The Heat of the Moment in Treatment: Mindful Management of Difficult Clients
APA Citation

Abblett, M. (2013). The Heat of the Moment in Treatment: Mindful Management of Difficult Clients. New York, NY: W. W. Norton & Company.

Publication Topic
ACT: Conceptual
Other Third-Wave Therapies: Conceptual
Publication Type
Article
Language
English
Keyword(s)
Mindfulness, difficult clients, management
Abstract

How to warm up to the clients that stop you cold.



Have you experienced the anger, fear, doubt, and frustration that most clinicians feel but rarely put words to? Have you ever overreacted to a client in session or found yourself overwhelmed by the work with that client in your caseload? Are you looking for tools to manage your most “difficult” clients? Chances are, you’re like all other clinicians: At times you play “tug-of-war” with those in your care.

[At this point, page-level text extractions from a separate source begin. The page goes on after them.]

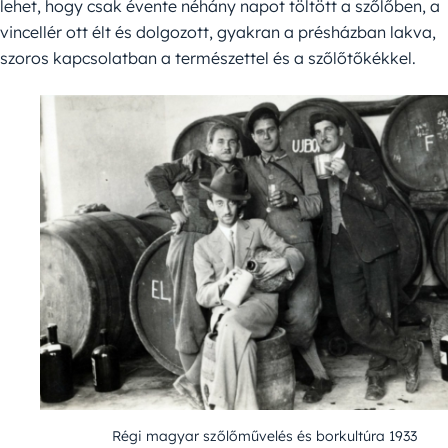
lehet, hogy csak évente néhány napot töltött a szőlőben, a
vincellér ott élt és dolgozott, gyakran a présházban lakva,
szoros kapcsolatban a természettel és a szőlőtőkékkel.
Régi magyar szőlőművelés és borkultúra 1933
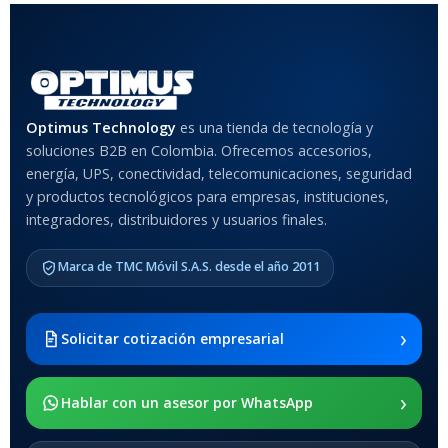
COLOR
Rojo
,
Negro
,
Azul
,
Rosa
MATERIAL DEL CASE
Optimus Technology
es una tienda de tecnología y
soluciones B2B en Colombia. Ofrecemos accesorios,
Anti-Shock
energía, UPS, conectividad, telecomunicaciones, seguridad
y productos tecnológicos para empresas, instituciones,
integradores, distribuidores y usuarios finales.
MODELO DE TABLETS
COMPATIBLES
Marca de TMC Móvil S.A.S. desde el año 2011
Samsung Galaxy Tab A8 10.5
2021 SM-x200 / Samsung
Galaxy Tab A8 10.5 2021 SM-
›
Solicitar cotización empresarial
x205
›
SOPORTE DE APOYO
Hablar con un asesor por WhatsApp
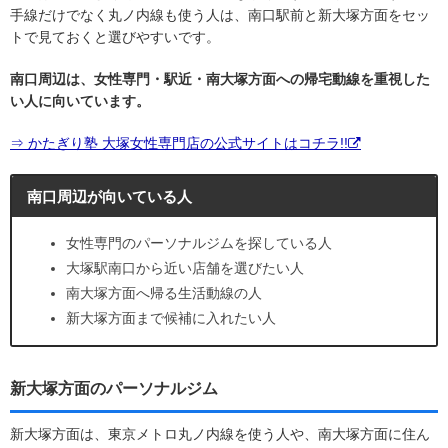
手線だけでなく丸ノ内線も使う人は、南口駅前と新大塚方面をセッ
トで見ておくと選びやすいです。
南口周辺は、女性専門・駅近・南大塚方面への帰宅動線を重視した
い人に向いています。
⇒ かたぎり塾 大塚女性専門店の公式サイトはコチラ!!
南口周辺が向いている人
女性専門のパーソナルジムを探している人
大塚駅南口から近い店舗を選びたい人
南大塚方面へ帰る生活動線の人
新大塚方面まで候補に入れたい人
新大塚方面のパーソナルジム
新大塚方面は、東京メトロ丸ノ内線を使う人や、南大塚方面に住ん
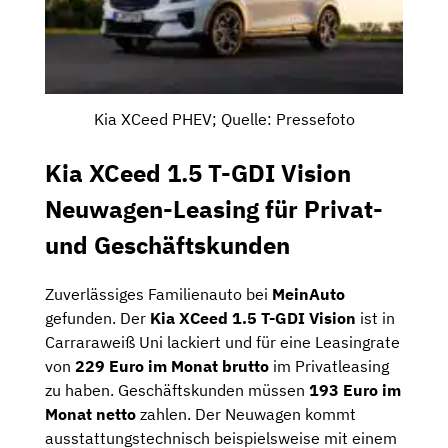
Kia XCeed PHEV; Quelle: Pressefoto
Kia XCeed 1.5 T-GDI Vision
Neuwagen-Leasing für Privat-
und Geschäftskunden
Zuverlässiges Familienauto bei
MeinAuto
gefunden. Der
Kia XCeed 1.5 T-GDI Vision
ist in
Carraraweiß Uni lackiert und für eine Leasingrate
von
229 Euro im Monat brutto
im Privatleasing
zu haben. Geschäftskunden müssen
193 Euro im
Monat netto
zahlen. Der Neuwagen kommt
ausstattungstechnisch beispielsweise mit einem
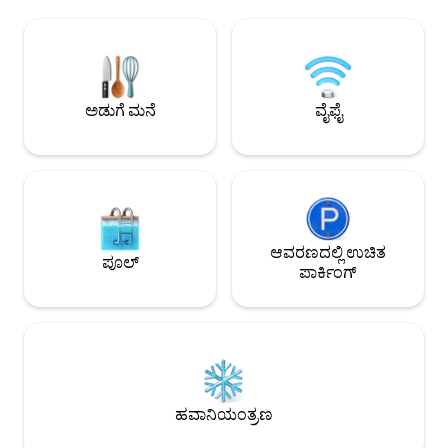
ನಿಮ್ಮನ್ನು ಆಹ್ವಾನಿಸುತ್ತವೆ. ನೈಸರ್ಗಿಕ ಬೆಳಕಿನಿಂದ
ಲಿವಿಂಗ್ ಮತ್ತು ಡೈನಿಂ
ಪ್ರವಾಹ ಮತ್ತು ಕನಿಷ್ಠ ಸೊಬಗಿನಿಂದ
ಸುಸಜ್ಜಿತ ಅಡುಗೆಮನೆ 
ವಿನ್ಯಾಸಗೊಳಿಸಲಾದ, ಪ್ರತಿ ಸ್ಥಳವು ನಿಮಗೆ
ಚೆಕ್-ಇನ್ ಮಾಡಿ → ಉಚಿತ ವೈ-ಫೈ → ಗ್ಯಾರೇಜ್ ಮತ್ತು
ಉಸಿರಾಡಲು, ಕನಸು ಕಾಣಲು ಮತ್ತು ಸರಳವಾಗಿರಲು
ವಾಲ್‌ಬಾಕ್ಸ್ → ಡಿಜಿಟಲ
ಸ್ಥಳವನ್ನು ನೀಡುತ್ತದೆ – ಅಮೂಲ್ಯವಾದ ಸಮಯ,
ಸ್ಮಾರ್ಟ್ ಟಿವಿ → ಕಿಕ್ಕರ್ ಹಳ್ಳಿಯಲ್ಲಿರುವ → ರೈಲು
ಪ್ರಣಯ ವಿಹಾರಗಳು ಅಥವಾ ಕುಟುಂಬ ಮತ್ತು
ನಿಲ್ದಾಣ, ಐಫೆಲ್ ಲೈನ್ 
ಅಡುಗೆ ಮನೆ
ವೈಫೈ
ಸ್ನೇಹಿತರೊಂದಿಗೆ ಹಂಚಿಕೊಂಡ ಕ್ಷಣಗಳಿಗೆ ಪರಿಪೂರ್ಣ
ಸ್ಥಳವಾಗಿದೆ.
ಆವರಣದಲ್ಲಿ ಉಚಿತ
ಪೂಲ್
ಪಾರ್ಕಿಂಗ್
ಹವಾನಿಯಂತ್ರಣ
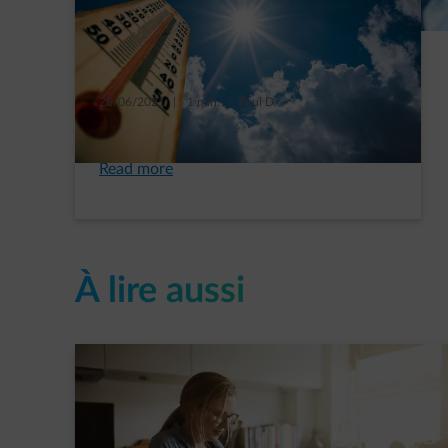
28/06/2021
|
1 min.
|
Paul D.
Les 5 énergivores de l’été
Read more
À lire aussi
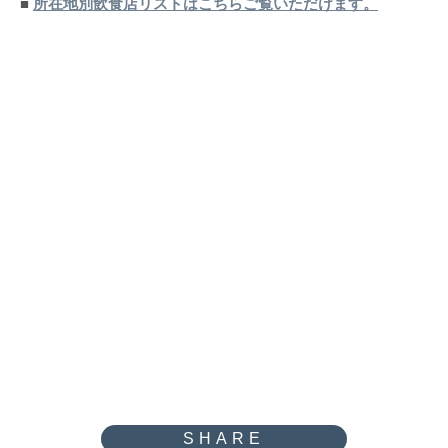
■
所在地別飲食店リストはこちらご覧いただけます。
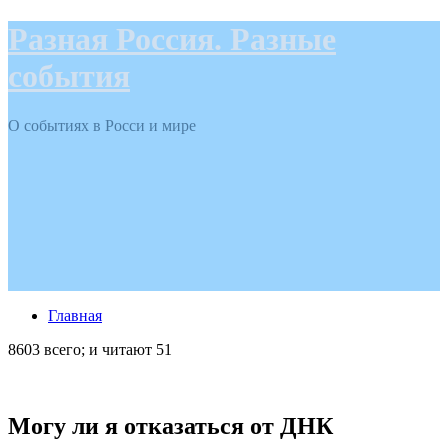
Разная Россия. Разные
события
О событиях в Росси и мире
Главная
8603 всего; и читают 51
Могу ли я отказаться от ДНК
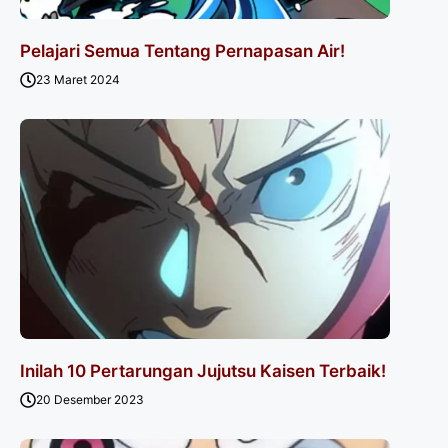
Pelajari Semua Tentang Pernapasan Air!
23 Maret 2024
Inilah 10 Pertarungan Jujutsu Kaisen Terbaik!
20 Desember 2023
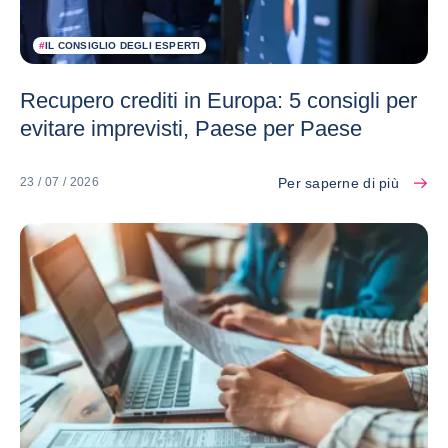
#
IL CONSIGLIO DEGLI ESPERTI
Recupero crediti in Europa: 5 consigli per
evitare imprevisti, Paese per Paese
Per saperne di più
23 / 07 / 2026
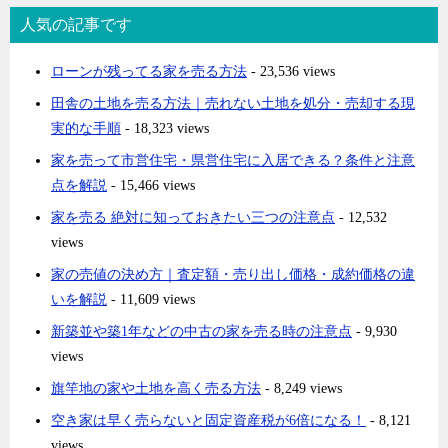
人気の記事です
ローンが残ってる家を売る方法
- 23,536 views
田舎の土地を売る方法｜売れない土地を処分・売却する現
実的な手順
- 18,323 views
家を売って市営住宅・県営住宅に入居できる？条件と注意
点を解説
- 15,466 views
家を売る 絶対に知っておきたい三つの注意点
- 12,532
views
家の売値の決め方｜査定額・売り出し価格・成約価格の違
いを解説
- 11,609 views
新築並や築1年などの中古の家を売る時の注意点
- 9,930
views
旗竿地の家や土地を高く売る方法
- 8,249 views
空き家は早く売らないと固定資産税が6倍になる！
- 8,121
views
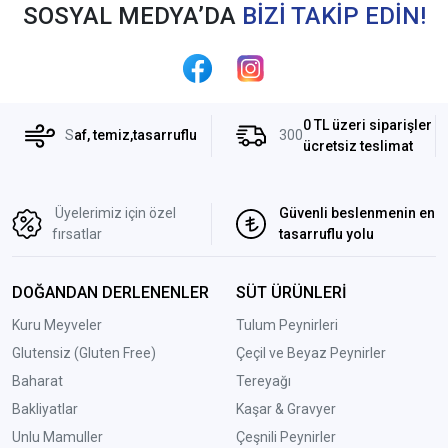
SOSYAL MEDYA’DA
BİZİ TAKİP EDİN!
0 TL üzeri siparişler
S
af, temiz,tasarruflu
300
ücretsiz teslimat
Üyelerimiz için özel
Güvenli beslenmenin en
fırsatlar
tasarruflu yolu
DOĞANDAN DERLENENLER
SÜT ÜRÜNLERİ
Kuru Meyveler
Tulum Peynirleri
Glutensiz (Gluten Free)
Çeçil ve Beyaz Peynirler
Baharat
Tereyağı
Bakliyatlar
Kaşar & Gravyer
Unlu Mamuller
Çeşnili Peynirler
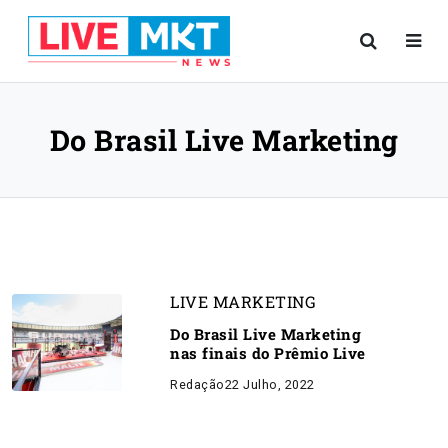
Do Brasil Live Marketing
LIVE MARKETING
Do Brasil Live Marketing
nas finais do Prêmio Live
Redação
22 Julho, 2022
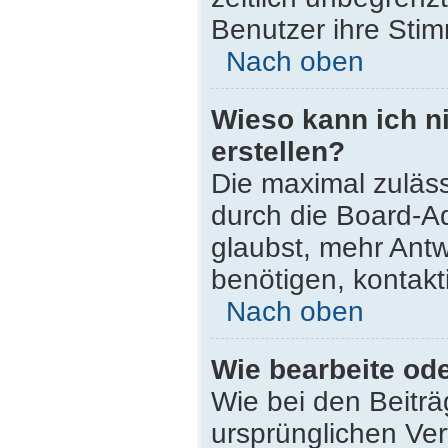
Benutzer ihre Sti
Nach oben
Wieso kann ich n
erstellen?
Die maximal zuläss
durch die Board-Ad
glaubst, mehr Antw
benötigen, kontakt
Nach oben
Wie bearbeite od
Wie bei den Beitr
ursprünglichen Ve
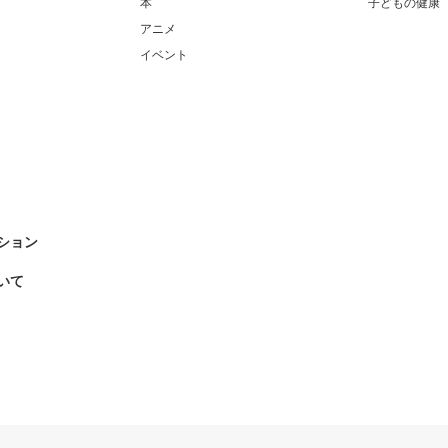
本
子どもの健康
アニメ
イベント
ション
いて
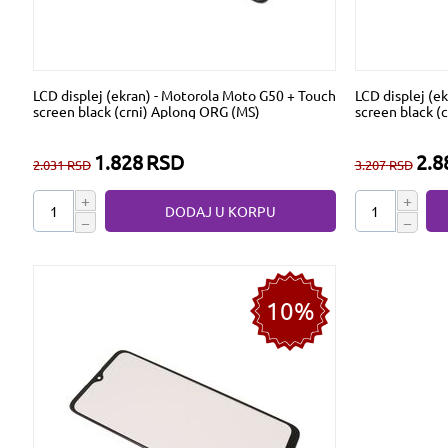
LCD displej (ekran) - Motorola Moto G50 + Touch
LCD displej (e
screen black (crni) Aplong ORG (MS)
screen black (
1.828
RSD
2.8
2.031
RSD
3.207
RSD
+
+
DODAJ U KORPU
−
−
10%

The Heat of the Moment in Treatment is for clinicians looking to explore, reassess, and transform the way they treat their most difficult clients. With carefully designed mindfulness-based exercises, self-assessments, and skill development activities, this workbook helps clinicians understand their own role in therapeutic interactions, as well as how to proactively respond to tough client behavior in ways that improve the prospects for successful treatment.

Author Mitch Abblett acts as a sensitive, expert guide, laying out a roadmap for the toughest of clinical encounters that almost all therapists face, whether seasoned or just starting out. His use of relatable metaphors, rhetorical questions, and stories from his own experience allows readers to reflect upon their own psychotherapy practice without feeling like there is one right way to deal with challenging clients.

The Heat of the Moment in Treatment will help clinicians move beyond assumptions and reactive impulses to their “difficult” clients. Readers will gain proactive clinical leadership skills, while learning how to expand mindful awareness of self and others to access compassion and empathy for any client—even when the “heat” of moment-to-moment interaction in session is hard to tolerate.